Aujourd’hui mariée, Fanta Kourouma vit toujours avec les séquelles de cette atrocité dont elle a été victime alors qu’elle était encore à la fleur de l’âge. Plusieurs femmes et filles à l’image de Fanta sont aussi victimes de cette pratique, qui perdure en Guinée, mais pourtant interdite par la loi. Depuis le jour de son excision, jusqu’au moment où elle s’est mariée, Fanta a gardé les sequelles des MGF. 

"Quand j’ai rencontré mon mari, nous étions amis en ce moment, c’est lui et ma tante qui m’ont aidé à me soigner parce que j’avais une infection grave et je ne pouvais en parler à personne" souligne - t - elle. 

Aujourd’hui militante au sein de l’Association Mafubo Guinée en faveur des droits des femmes et filles, cette jeune dame encourage toutes les filles et femmes victimes de cette pratique "à briser le silence et partager leur expérience afin de montrer aux parents, aux anciens et à tous les conservateurs la douleur que les mutilations génitales féminines peuvent causer". 

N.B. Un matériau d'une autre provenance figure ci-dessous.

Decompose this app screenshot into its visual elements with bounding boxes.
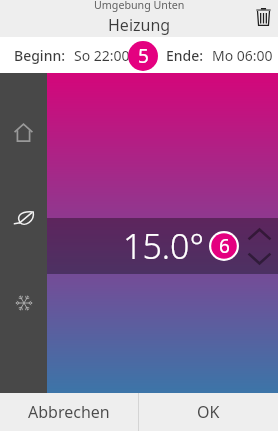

Parler des mutilations génitales féminines sans filtre est une condition essentielle nécessaire pour accélérer l’abandon de cette pratique dans nos communautés” indique Aïcha Touré, membre de Mafubo, à l’entame du dialogue intergénérationnel sur cette pratique qui touche 39% des filles de moins de 15 ans en Guinée. C’est pour amener des personnes de différentes générations et de différents groupes sociaux à se parler sur ce sujet, que les militantes du Club des Jeunes Leaders de Guinée et de l’Association Mafubo Guinée ont organisé ce dialogue intergénérationnel au cours duquel Fanta a accepté de partager son expérience avec le public et à visage découvert. Au-delà de ce dialogue, "nous devons renforcer les approches de collaboration en faveur de l’abandon de cette pratique" souligne Niakaté Fatoumata, Présidente de l’antenne de Mamou du Club des Jeunes Filles Leaders de Guinée (CJFLG). 

Et pour finir, Hawa Diallo, du CJFLG estime que "le pari d’en finir avec cette pratique sera relevé, lorsqu’au-delà de cette journée de dialogue, le combat devient une routine, un quotidien, un engagement personnel et une vocation commune".